• _About this task_
What you return must match the entries word for word, minus the pictures.

►

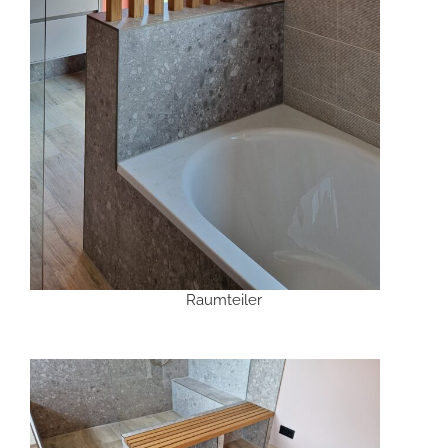
Raumteiler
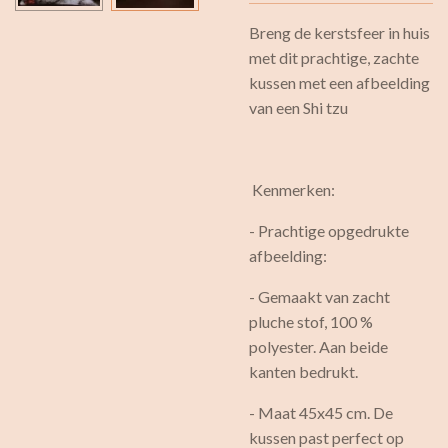
Breng de kerstsfeer in huis
met dit prachtige, zachte
kussen met een afbeelding
van een Shi tzu
Kenmerken:
- Prachtige opgedrukte
afbeelding:
- Gemaakt van zacht
pluche stof, 100 %
polyester. Aan beide
kanten bedrukt.
- Maat 45x45 cm. De
kussen past perfect op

◄

• _Output of the exercise_
Raumteiler
Breng de kerstsfeer in huis
met dit prachtige, zachte
kussen met een afbeelding
van een Shi tzu
Kenmerken:
- Prachtige opgedrukte
afbeelding:
- Gemaakt van zacht
pluche stof, 100 %
polyester. Aan beide
kanten bedrukt.
- Maat 45x45 cm. De
kussen past perfect op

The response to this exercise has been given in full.